Quelles cordes couper ? Lesquelles détendre seulement ? Quelles membranes fissurer, fendre, déchirer – pour naître, pour respirer, pour muer, chanter, parler, écrire, se taire, penser, fuir, se sauver ? Jusqu’où se détacher ? Chaque philosophe naît différemment, adopte une forme de vie différente, chaque philosophie pense, enseigne, parle, écrit – en se détachant différemment du groupe et des autres formes de vie, en se démarquant des autres philosophes et philosophies. Pythagore reconstruit une communauté sur une autre terre. Héraclite dépose un manuscrit obscur dans le temple d’Artémis à Ephèse et s’en va. Lao Zi fait de même à la passe de l’Ouest avant de disparaître. Empédocle abandonne Agrigente, laisse deux poèmes et va se jeter dans l’Etna. Parménide écrit un long poème sur l’unité de l’être, constitué de deux parties contradictoires. Socrate parle mais n’écrit pas, et accepte la mort pour interroger les Immortels. Diogène de Sinope se détache non seulement des Immortels, mais aussi des mortels, choisit l’animalité et ne garde que la jarre comme οἶκος (oïkos), « domus », « maison », « maisonnée », « patrimoine ». Epicure regarde la polis d’Athènes depuis son jardin de la Philia ouvert aux femmes et aux esclaves au nord de l’agora et de l’acropole. Cependant il admire Pyrrhon qui traverse la rue sans regarder ni à droite ni à gauche, ni dans le fossé, car lui, après être revenu des bords de l’Indus, ne tient plus compte d’aucune corde, d’aucun tracé, d’aucune trace. Les stoïciens distinguent dans les cordes celles qui dépendent de moi et que je peux couper ou détendre, et celles qui ne dépendent pas de moi et que je suis obligé de respecter. Mais à chaque fois, la Physique a joué un rôle dans le choix, les mathemata choisis parmi les acousmata, ou abandonnés au fil de sa propre historiê. Quel détachement voudrons-nous ? Quel attachement rechoisirons-nous ? Quelle éthique choisir entre le principe d’incertitude d’Heisenberg et le De la certitude de Wittgenstein ?



III. Errances



  1. Déréliction



Entre l’attachement et le détachement, il y a la déréliction. Il faut accepter de couper la corde qui tient serré le faisceau du licteur. Cesser d’être fasciné par le fascinum tout en reconnaissant notre animalité. Laisser l’espérance au fond de la jarre de Pandore sans être désespéré. Perdre l’Autre monde sans renoncer au sacré. Délier les ligatures des religions sans redevenir des bêtes.

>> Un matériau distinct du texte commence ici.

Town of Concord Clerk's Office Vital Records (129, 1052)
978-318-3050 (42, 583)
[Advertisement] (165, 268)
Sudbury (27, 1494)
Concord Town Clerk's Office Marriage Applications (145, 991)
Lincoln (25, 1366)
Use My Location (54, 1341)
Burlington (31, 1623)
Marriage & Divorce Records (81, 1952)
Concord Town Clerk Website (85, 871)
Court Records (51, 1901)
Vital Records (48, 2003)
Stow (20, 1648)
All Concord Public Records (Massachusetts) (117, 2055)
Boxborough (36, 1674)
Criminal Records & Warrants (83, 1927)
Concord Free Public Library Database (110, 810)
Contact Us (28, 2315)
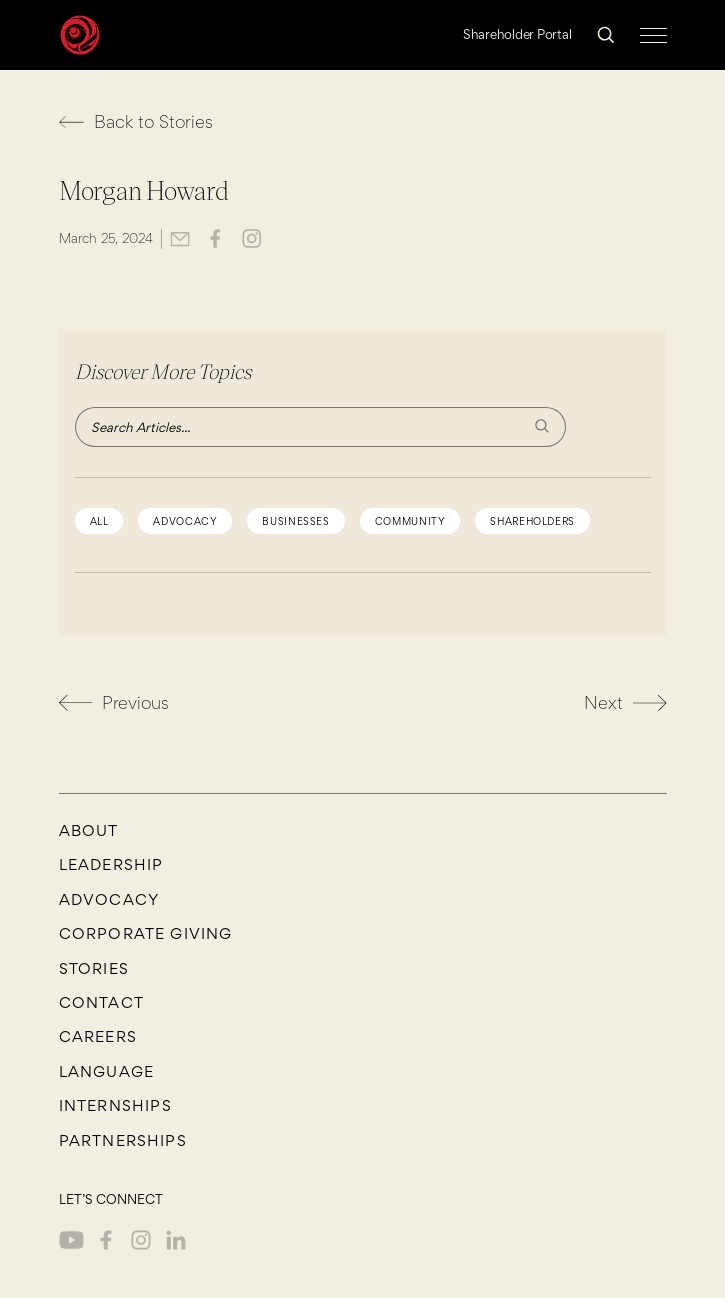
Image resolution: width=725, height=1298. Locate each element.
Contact (101, 1003)
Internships (115, 1106)
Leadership (111, 865)
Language (107, 1072)
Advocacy (109, 900)
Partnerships (123, 1141)
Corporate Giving (146, 934)
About (89, 831)
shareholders (532, 521)
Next (625, 702)
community (410, 521)
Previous (114, 703)
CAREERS (98, 1037)
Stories (94, 969)
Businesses (295, 521)
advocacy (185, 521)
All (99, 521)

Dans la déréliction, pour survivre alors que nous sommes les responsables de notre propre disparition comme de la disparition des autres formes de vies, il faut repenser notre relation aux différents formes d’espaces et de vies : au cosmos, à la Terre, aux mondes du vivant auquel nous appartenons, au monde végétal, à notre animalité – à la fois à la fin de l’exception humaine et en même temps à cette ère nouvelle que l’on appelle étrangement anthropocène, à notre rapport à la mortalité et à la survie – non seulement aux formes d’espaces mais également aux formes de temps.



2. De la Préhistoire à l’Après-Histoire, en passant par l’Histoire



Nous ne savons pas qui nous sommes, nous qui cherchons la connaissance.

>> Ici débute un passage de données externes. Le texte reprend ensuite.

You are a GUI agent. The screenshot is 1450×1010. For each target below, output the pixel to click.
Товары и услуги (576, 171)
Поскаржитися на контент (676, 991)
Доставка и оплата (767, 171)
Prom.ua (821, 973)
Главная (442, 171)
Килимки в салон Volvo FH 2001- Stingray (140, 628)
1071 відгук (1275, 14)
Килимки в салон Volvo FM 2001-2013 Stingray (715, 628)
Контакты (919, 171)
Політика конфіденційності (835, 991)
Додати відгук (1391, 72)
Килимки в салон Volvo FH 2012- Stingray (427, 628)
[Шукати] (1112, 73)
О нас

Dans la Préhistoire, c’est à dire avant le Néolithique qui est en réalité le début de l’Histoire, les différentes espèces humaines étaient des chasseurs cueilleurs sans cesse migrants, sans domus, errants dans une nature sauvage (steppes et forêts). À la différence des plantes, nous n’avions pas de racines, nous les transportions à la plante de nos pieds, comme les animaux. Mais les animaux ont des gites, des terriers, des nids, des sites, des territoires. L’homme est originellement la seule espèce errante – même si elle aussi se réfugiait temporairement dans des abris, des grottes, des huttes. L’Histoire commence avec la domestication de quelques espèces végétales et animales : la domus suit la domestication, même si au début le nomadisme est la règle. Alors l’attachement au sol, la délimitation de formes d’espaces communs, l’apparition des premiers villages, des premières villes, cités, la définition de territoires, l’apparition de la propriété, la séparation du public et du privé – la multiplication et la complexification des systèmes d’attachement, de liens, de parenté, de domination qui suit la domestication des humains par les humains – tout devenant régi par des systèmes de cordes, l’errance semble prendre fin.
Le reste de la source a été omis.